CPA®:17 – Global 9/30/2016 10-Q 60



Item 3. Quantitative and Qualitative Disclosures About Market Risk.

Market Risk

Market risk is the exposure to loss resulting from changes in interest rates, foreign currency exchange rates, and equity prices. The primary risks that we are exposed to are interest rate risk and foreign currency exchange risk. We are also exposed to further market risk as a result of tenant concentrations in certain industries and/or geographic regions, since adverse market factors can affect the ability of tenants in a particular industry/region to meet their respective lease obligations. In order to manage this risk, our Advisor views our collective tenant roster as a portfolio and attempts to diversify such portfolio so that we are not overexposed to a particular industry or geographic region.

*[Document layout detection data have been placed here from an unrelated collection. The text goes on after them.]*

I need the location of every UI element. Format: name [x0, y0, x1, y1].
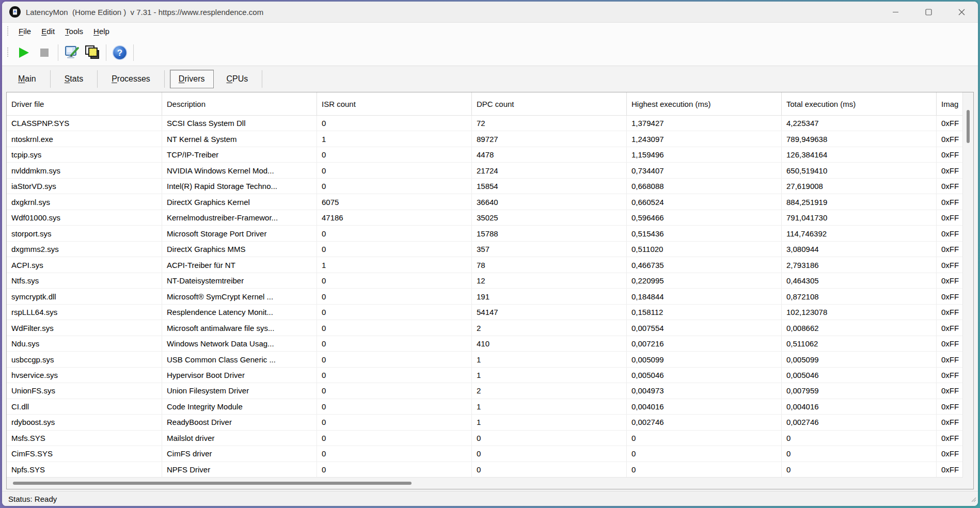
cell-driver-file: iaStorVD.sys — [7, 179, 162, 194]
start-monitor-button[interactable] — [13, 42, 34, 63]
cell-isr-count: 1 — [317, 131, 472, 146]
cell-description: CimFS driver — [162, 446, 317, 461]
cell-highest-execution: 1,379427 — [627, 116, 782, 131]
cell-driver-file: tcpip.sys — [7, 147, 162, 162]
cell-total-execution: 0 — [782, 462, 937, 477]
minimize-icon — [892, 9, 899, 15]
cell-dpc-count: 72 — [472, 116, 627, 131]
cell-image: 0xFF — [937, 242, 963, 257]
cell-highest-execution: 1,243097 — [627, 131, 782, 146]
cell-dpc-count: 0 — [472, 462, 627, 477]
status-text: Status: Ready — [8, 495, 57, 503]
close-button[interactable] — [945, 2, 978, 22]
cell-driver-file: WdFilter.sys — [7, 320, 162, 335]
maximize-icon — [925, 9, 932, 15]
table-row[interactable]: dxgmms2.sys DirectX Graphics MMS 0 357 0… — [7, 242, 963, 257]
table-row[interactable]: Ntfs.sys NT-Dateisystemtreiber 0 12 0,22… — [7, 273, 963, 289]
cell-image: 0xFF — [937, 336, 963, 351]
table-row[interactable]: iaStorVD.sys Intel(R) Rapid Storage Tech… — [7, 179, 963, 194]
cell-total-execution: 0 — [782, 446, 937, 461]
cell-highest-execution: 0,660524 — [627, 194, 782, 209]
minimize-button[interactable] — [879, 2, 912, 22]
cell-dpc-count: 15788 — [472, 226, 627, 241]
cell-isr-count: 0 — [317, 352, 472, 367]
table-row[interactable]: Msfs.SYS Mailslot driver 0 0 0 0 0xFF — [7, 431, 963, 446]
title-bar[interactable]: LatencyMon (Home Edition ) v 7.31 - http… — [2, 2, 978, 22]
table-row[interactable]: usbccgp.sys USB Common Class Generic ...… — [7, 352, 963, 367]
table-row[interactable]: ntoskrnl.exe NT Kernel & System 1 89727 … — [7, 131, 963, 147]
tab-drivers[interactable]: Drivers — [170, 70, 214, 88]
cell-description: Microsoft® SymCrypt Kernel ... — [162, 289, 317, 304]
horizontal-scrollbar-thumb[interactable] — [13, 482, 412, 485]
cell-driver-file: Msfs.SYS — [7, 431, 162, 446]
column-header-image[interactable]: Imag — [937, 92, 963, 115]
tab-strip: Main Stats Processes Drivers CPUs — [2, 66, 978, 92]
cell-isr-count: 0 — [317, 273, 472, 288]
menu-edit[interactable]: Edit — [36, 25, 60, 37]
table-row[interactable]: tcpip.sys TCP/IP-Treiber 0 4478 1,159496… — [7, 147, 963, 163]
cell-image: 0xFF — [937, 163, 963, 178]
tab-separator — [262, 70, 262, 88]
stop-monitor-button[interactable] — [34, 42, 55, 63]
tab-processes[interactable]: Processes — [103, 70, 159, 88]
column-header-driver-file[interactable]: Driver file — [7, 92, 162, 115]
cell-total-execution: 0,005099 — [782, 352, 937, 367]
table-row[interactable]: Wdf01000.sys Kernelmodustreiber-Framewor… — [7, 210, 963, 226]
cell-driver-file: Npfs.SYS — [7, 462, 162, 477]
help-button[interactable]: ? — [109, 42, 130, 63]
cell-image: 0xFF — [937, 462, 963, 477]
table-row[interactable]: UnionFS.sys Union Filesystem Driver 0 2 … — [7, 383, 963, 399]
table-row[interactable]: CLASSPNP.SYS SCSI Class System Dll 0 72 … — [7, 116, 963, 131]
maximize-button[interactable] — [912, 2, 945, 22]
toolbar-gripper[interactable] — [7, 47, 9, 58]
table-row[interactable]: CI.dll Code Integrity Module 0 1 0,00401… — [7, 399, 963, 415]
menu-tools[interactable]: Tools — [60, 25, 88, 37]
close-icon — [958, 9, 965, 15]
cell-image: 0xFF — [937, 415, 963, 430]
table-row[interactable]: ACPI.sys ACPI-Treiber für NT 1 78 0,4667… — [7, 257, 963, 273]
cell-total-execution: 2,793186 — [782, 257, 937, 272]
menu-help[interactable]: Help — [88, 25, 115, 37]
table-row[interactable]: symcryptk.dll Microsoft® SymCrypt Kernel… — [7, 289, 963, 304]
cell-highest-execution: 0,511020 — [627, 242, 782, 257]
column-header-dpc-count[interactable]: DPC count — [472, 92, 627, 115]
table-row[interactable]: nvlddmkm.sys NVIDIA Windows Kernel Mod..… — [7, 163, 963, 178]
horizontal-scrollbar[interactable] — [7, 477, 963, 489]
latency-tests-button[interactable] — [82, 42, 103, 63]
stop-icon — [39, 47, 50, 58]
vertical-scrollbar-thumb[interactable] — [967, 110, 970, 143]
cell-isr-count: 0 — [317, 320, 472, 335]
table-row[interactable]: Npfs.SYS NPFS Driver 0 0 0 0 0xFF — [7, 462, 963, 478]
table-row[interactable]: dxgkrnl.sys DirectX Graphics Kernel 6075… — [7, 194, 963, 210]
options-button[interactable] — [61, 42, 82, 63]
cell-description: DirectX Graphics MMS — [162, 242, 317, 257]
table-row[interactable]: rdyboost.sys ReadyBoost Driver 0 1 0,002… — [7, 415, 963, 430]
table-row[interactable]: storport.sys Microsoft Storage Port Driv… — [7, 226, 963, 241]
table-row[interactable]: rspLLL64.sys Resplendence Latency Monit.… — [7, 305, 963, 320]
table-row[interactable]: WdFilter.sys Microsoft antimalware file … — [7, 320, 963, 336]
cell-dpc-count: 35025 — [472, 210, 627, 225]
table-row[interactable]: hvservice.sys Hypervisor Boot Driver 0 1… — [7, 368, 963, 383]
resize-grip-icon[interactable] — [969, 495, 976, 504]
menu-file[interactable]: File — [13, 25, 36, 37]
vertical-scrollbar[interactable] — [962, 92, 973, 478]
cell-description: Kernelmodustreiber-Framewor... — [162, 210, 317, 225]
tab-stats[interactable]: Stats — [56, 70, 92, 88]
cell-total-execution: 0,002746 — [782, 415, 937, 430]
column-header-description[interactable]: Description — [162, 92, 317, 115]
cell-description: Microsoft antimalware file sys... — [162, 320, 317, 335]
tab-main[interactable]: Main — [9, 70, 45, 88]
column-header-highest-execution[interactable]: Highest execution (ms) — [627, 92, 782, 115]
tab-cpus[interactable]: CPUs — [218, 70, 257, 88]
table-body: CLASSPNP.SYS SCSI Class System Dll 0 72 … — [7, 116, 963, 478]
toolbar-gripper[interactable] — [7, 26, 9, 37]
cell-image: 0xFF — [937, 352, 963, 367]
cell-dpc-count: 1 — [472, 399, 627, 414]
table-row[interactable]: Ndu.sys Windows Network Data Usag... 0 4… — [7, 336, 963, 352]
cell-isr-count: 0 — [317, 399, 472, 414]
cell-image: 0xFF — [937, 383, 963, 398]
table-row[interactable]: CimFS.SYS CimFS driver 0 0 0 0 0xFF — [7, 446, 963, 462]
column-header-isr-count[interactable]: ISR count — [317, 92, 472, 115]
cell-description: Code Integrity Module — [162, 399, 317, 414]
column-header-total-execution[interactable]: Total execution (ms) — [782, 92, 937, 115]
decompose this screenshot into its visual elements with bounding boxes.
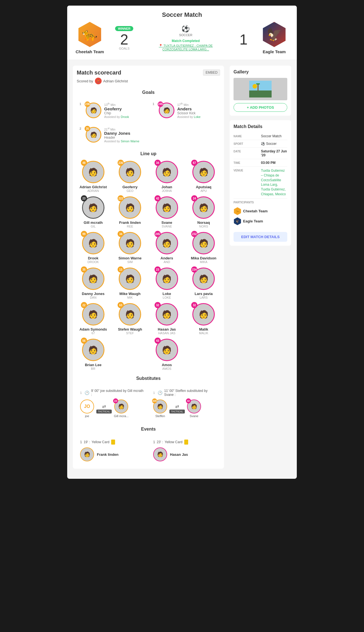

Generally, we do not use derivative instruments to hedge credit/market risks or for speculative purposes. However, from time to time, we may enter into foreign currency forward contracts and collars to hedge our foreign currency cash flow exposures.

Interest Rate Risk

The values of our real estate, related fixed-rate debt obligations, our Senior Credit Facility, and our loans receivable investments are subject to fluctuations based on changes in interest rates. The value of our real estate is also subject to fluctuations based on local and regional economic conditions and changes in the creditworthiness of lessees, which may affect our ability to refinance property-level mortgage debt when balloon payments are scheduled, if we do not choose to repay the debt when due. Interest rates are highly sensitive to many factors, including governmental monetary and tax policies, domestic and international economic and political conditions, and other factors beyond our control. An increase in interest rates would likely cause the fair value of assets to decrease. Increases in interest rates may also have an impact on the credit profile of certain tenants.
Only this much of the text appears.